XIST directly regulates X-linked and autosomal genes in naive human pluripotent cells.

机构信息

Department of Biological Chemistry, David Geffen School of Medicine, University of California, Los Angeles, Los Angeles, CA 90095, USA.

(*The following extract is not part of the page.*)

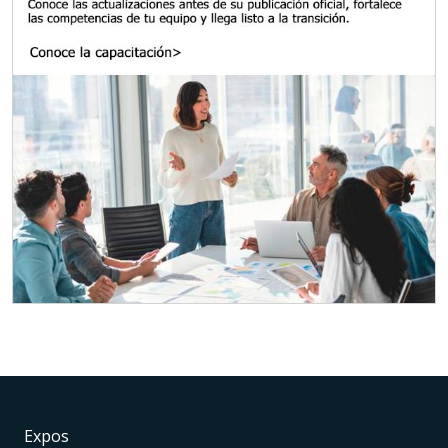
Expos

Department of Biological Chemistry, David Geffen School of Medicine, University of California, Los Angeles, Los Angeles, CA 90095, USA; Institute for Structural and Chemical Biology & Department of Molecular and Cell Biology, University of Leicester, Leicester LE1 7RH, UK.

出版信息

Cell. 2024 Jan 4;187(1):110-129.e31. doi: 10.1016/j.cell.2023.11.033.

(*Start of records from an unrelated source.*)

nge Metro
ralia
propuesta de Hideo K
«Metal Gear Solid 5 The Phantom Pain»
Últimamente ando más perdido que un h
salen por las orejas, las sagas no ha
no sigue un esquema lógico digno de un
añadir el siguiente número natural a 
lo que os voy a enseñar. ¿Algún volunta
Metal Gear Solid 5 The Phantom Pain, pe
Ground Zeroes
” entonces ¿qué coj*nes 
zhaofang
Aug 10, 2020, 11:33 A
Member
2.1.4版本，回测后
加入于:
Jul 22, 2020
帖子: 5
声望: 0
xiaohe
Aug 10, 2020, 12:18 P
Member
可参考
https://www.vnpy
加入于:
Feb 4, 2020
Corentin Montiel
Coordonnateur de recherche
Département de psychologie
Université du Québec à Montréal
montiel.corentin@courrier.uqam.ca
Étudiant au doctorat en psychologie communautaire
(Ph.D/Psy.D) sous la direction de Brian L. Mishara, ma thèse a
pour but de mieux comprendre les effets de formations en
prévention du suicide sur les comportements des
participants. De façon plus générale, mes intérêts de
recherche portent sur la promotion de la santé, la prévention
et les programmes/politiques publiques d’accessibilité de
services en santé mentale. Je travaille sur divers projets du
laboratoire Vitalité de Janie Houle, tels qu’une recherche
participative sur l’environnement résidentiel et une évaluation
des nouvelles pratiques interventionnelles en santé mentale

DOI:10.1016/j.cell.2023.11.033
PMID:38181737
原文链接:https://pmc.ncbi.nlm.nih.gov/articles/PMC10783549/
Abstract

X chromosome inactivation (XCI) serves as a paradigm for RNA-mediated regulation of gene expression, wherein the long non-coding RNA XIST spreads across the X chromosome in cis to mediate gene silencing chromosome-wide. In female naive human pluripotent stem cells (hPSCs), XIST is in a dispersed configuration, and XCI does not occur, raising questions about XIST's function. We found that XIST spreads across the X chromosome and induces dampening of X-linked gene expression in naive hPSCs. Surprisingly, XIST also targets specific autosomal regions, where it induces repressive chromatin changes and gene expression dampening. Thereby, XIST equalizes X-linked gene dosage between male and female cells while inducing differences in autosomes. The dispersed Xist configuration and autosomal localization also occur transiently during XCI initiation in mouse PSCs. Together, our study identifies XIST as the regulator of X chromosome dampening, uncovers an evolutionarily conserved trans-acting role of XIST/Xist, and reveals a correlation between XIST/Xist dispersal and autosomal targeting.

摘要

X 染色体失活 (XCI) 是 RNA 介导的基因表达调控的典范,其中长非编码 RNA XIST 在顺式中跨越 X 染色体扩散,介导全染色体范围的基因沉默。在女性原始人多能干细胞 (hPSC) 中,XIST 呈弥散状态,XCI 不会发生,这引发了对 XIST 功能的质疑。我们发现 XIST 会跨越 X 染色体并诱导原始 hPSC 中 X 连锁基因表达的抑制。令人惊讶的是,XIST 还靶向特定的常染色体区域,在这些区域诱导抑制性染色质变化和基因表达抑制。因此,XIST 在雄性和雌性细胞之间平衡 X 连锁基因剂量,同时诱导常染色体的差异。在小鼠 PSC 中 XCI 起始期间,分散的 Xist 构型和常染色体定位也会短暂出现。总之,我们的研究确定了 XIST 是 X 染色体抑制的调节因子,揭示了 XIST/Xist 的进化保守的反式作用,以及 XIST/Xist 弥散与常染色体靶向之间的相关性。